One more major international organization has published a report commenting on the damage done by growing inequality in society. In December the International Labour Organization (ILO) published its second Global Wage Report. The first such report examined trends in global wages in good times. This one examines what happened in the economic collapse.
Looking at data from 115 countries the ILO found the economic crisis cut growth in wages by half. If China is excluded from the calculation the impact is much more severe.
Part of the reason for the decline in increasing wages was the loss of hours worked. In this, Canada had one of the largest declines among advanced countries.
The ILO reports a long term trend that sees wages declining as a share of national output. This was actually reversed to a degree by the recession that saw profits fall. The ILO reports:
The recent global trends in wages and wage share should be seen against a backdrop of widespread and rising wage inequality, characterized by rapidly increasing wages at the top and stagnating wages at the median and bottom of the distribution…Although the largest part of this increase was due to top earners ‘flying away’ from the majority, another part was due to the so-called ‘collapsing bottom’, where the distance between median workers and low-paid workers has increased in 12 out of 28 countries.
As with earlier studies the ILO report suggests a link between growing income inequality and the collapse.
While there are, of course, many factors which have triggered the crisis, a group of 30 distinguished experts led by Jean-Paul Fitoussi and Joseph Stiglitz considered that the crisis had its structural roots in the decline of aggregate demand that preceded the crisis and which was due to changes in income distribution. They argue that the increase in inequality in the years before the crisis depressed aggregate demand by transferring money from low-income households – which have a high propensity to spend – to households with higher incomes, which tend to spend less and save more.
In the US this was compensated for by increased borrowing which ultimately proved unsustainable.
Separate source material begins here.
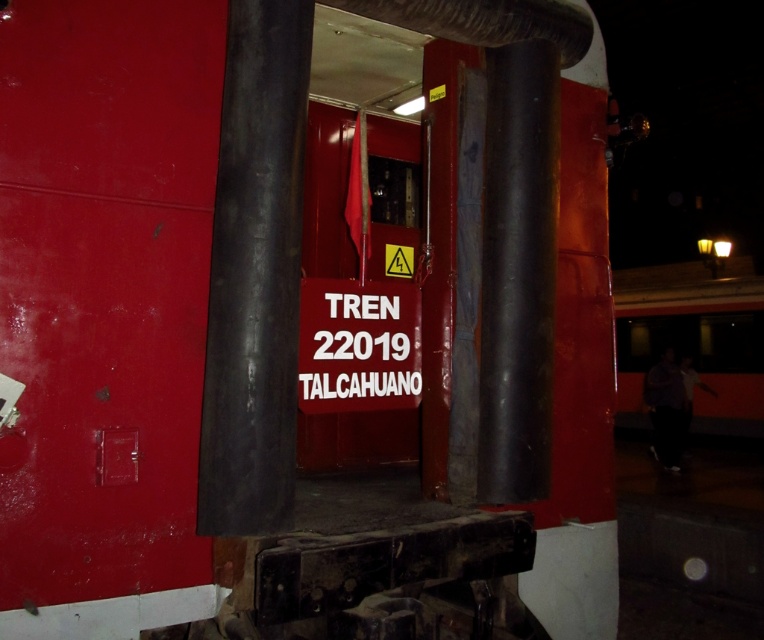 You are a maintenance worker standing 10 feet away from the smooth black pole at center and the white plastic sign at center. You need to reach both objects to inspect them. Which object is closer to you?

The smooth black pole at center is 20.58 inches from the white plastic sign at center. Since you are 10 feet away from both objects, their distance from you is the same. Therefore, both objects are equally close to you.

You are a maintenance worker inspecting the train car at night. You notice the smooth black pole at center and the white plastic sign at center. Which object is closer to you?

The smooth black pole at center is closer to you because it is in front of the white plastic sign at center. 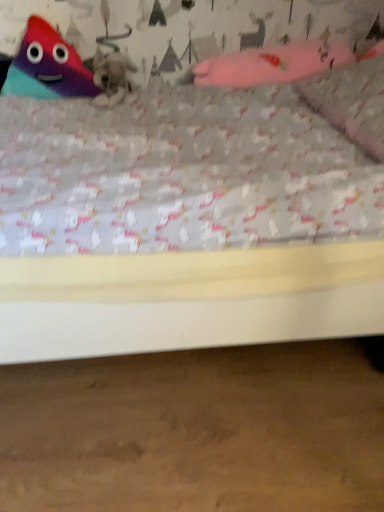 Where is `pink fabric pillow at upper right`? The width and height of the screenshot is (384, 512). pink fabric pillow at upper right is located at coordinates (351, 102).

At what (x,y) coordinates should I click in order to perform the action: click on pink fabric glove at upper right, which ranks as the 1th toy in right-to-left order. Please return your answer as a coordinate pair (x, y). The image size is (384, 512). Looking at the image, I should click on pos(278,63).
Here in Canada the Bank of Canada has raised concerns about our record levels of consumer debt.
Again mirroring earlier reports, (here and here) the ILO calls for more effective collective bargaining and for higher minimum wages. The ILO demonstrates the link between low levels of unionization and high levels of low wages. In countries with less than 15% union density the incidence of low wages is nearly 25%. The incidence of low wages falls by more than half in countries with a union density of 50% or higher.
So where do we stand in Canada and in British Columbia? The gap in income between the rich and the rest is widening. Wages have stagnated. In BC the minimum wage has been frozen for a decade and year after year we have the highest rate of child poverty in Canada. Union density is declining. Many of us have believed for years government policies in BC were socially reprehensible. Now international organizations like the ILO are demonstrating that their economic policies have also helped to drive us into economic crisis.